EXTRACTED ENTRIES
------------------------------------------------

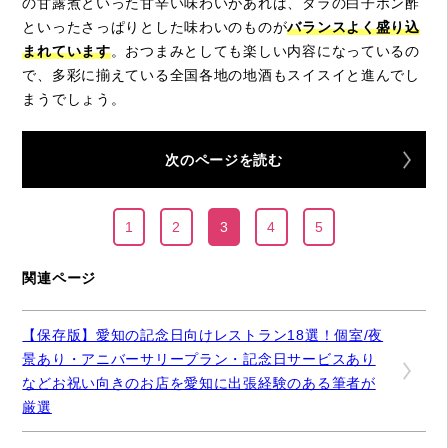
の甘露煮といった甘辛い味わいがあれば、タラの白子ポン酢
といったさっぱりとした味わいのものが
バランスよく盛り込
まれています
。おつまみとしても楽しい内容になっているの
で、多彩に揃えている全国各地の地酒もスイスイと進んでし
まうでしょう。
次のページを読む
1
2
3
4
5
関連ページ
【保存版】愛知の記念日向けレストラン18選！個室/夜
景あり・アニバーサリープラン・記念日サービスあり
などお祝い向きのお店を愛知に出張経験のある筆者が
厳選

------------------------------------------------

WORK REQUIRED
Print all entries exactly. The images do not belong in the copy.

WORKED SOLUTION
の甘露煮といった甘辛い味わいがあれば、タラの白子ポン酢
といったさっぱりとした味わいのものが
バランスよく盛り込
まれています
。おつまみとしても楽しい内容になっているの
で、多彩に揃えている全国各地の地酒もスイスイと進んでし
まうでしょう。
次のページを読む
1
2
3
4
5
関連ページ
【保存版】愛知の記念日向けレストラン18選！個室/夜
景あり・アニバーサリープラン・記念日サービスあり
などお祝い向きのお店を愛知に出張経験のある筆者が
厳選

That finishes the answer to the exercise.